The Mississippi state government's actions helped create this dire situation. Mississippi is one of the 10 states in the United States that have not expanded Medicaid through the Affordable Care Act (ACA), which would have extended healthcare coverage to more low-income individuals. Instead, Mississippi has seen a significant drop in Medicaid enrollment since March 2023, when the continuous coverage provision of the Families First Coronavirus Response Act (FFCRA), enacted at the start of the Covid-19 pandemic in 2020, ended. From then to June 2024, Medicaid enrollment in Mississippi decreased by 26 percent.

Mississippi's failure to expand Medicaid, which has also contributed to rural hospital closures, has also helped fuel a shortage of obstetrician-gynecologists (ob-gyns) in the state. The problem of hospital closures—and a resulting healthcare crisis in the state—continues to worsen.

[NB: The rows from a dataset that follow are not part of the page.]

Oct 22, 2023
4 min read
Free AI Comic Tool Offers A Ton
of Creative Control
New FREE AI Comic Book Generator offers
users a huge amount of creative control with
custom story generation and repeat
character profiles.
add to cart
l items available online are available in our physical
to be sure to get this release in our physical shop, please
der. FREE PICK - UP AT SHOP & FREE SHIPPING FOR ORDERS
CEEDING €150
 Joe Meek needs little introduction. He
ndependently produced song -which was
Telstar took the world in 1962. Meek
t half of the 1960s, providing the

A December 2024 report from the Center for Healthcare Quality and Payment Reform found that more than half of rural inpatient hospitals in Mississippi were at risk of closing, with 25 at risk of immediate closure, making Mississippi the state, along with New York, with the second highest percentage of rural hospitals at risk of immediate closure.

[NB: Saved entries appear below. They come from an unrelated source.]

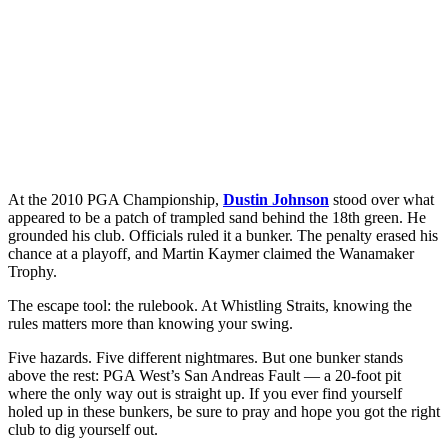
At the 2010 PGA Championship,
Dustin Johnson
stood over what
appeared to be a patch of trampled sand behind the 18th green. He
grounded his club. Officials ruled it a bunker. The penalty erased his
chance at a playoff, and Martin Kaymer claimed the Wanamaker
Trophy.
The escape tool: the rulebook. At Whistling Straits, knowing the
rules matters more than knowing your swing.
Five hazards. Five different nightmares. But one bunker stands
above the rest: PGA West’s San Andreas Fault — a 20-foot pit
where the only way out is straight up. If you ever find yourself
holed up in these bunkers, be sure to pray and hope you got the right
club to dig yourself out.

These hospital closures have reduced the number of health facilities and medical personnel available to help prevent and treat cervical cancer. This decline is made worse by a shortage of gynecologists and inadequate public transportation, which can make Freaching existing services difficult if not impossible for many underserved women requiring care, especially in extremely rural areas like the Delta. Currently, Mississippi has a severe shortage of ob-gyns. More than half of its 86 counties, including 8 of the 18 counties in the Mississippi Delta, are considered "maternity care deserts," without hospitals or birth centers providing obstetric care, ob-gyns, or certified nurse midwives or midwives. Only seven counties in the Mississippi Delta have any licensed ob-gyns.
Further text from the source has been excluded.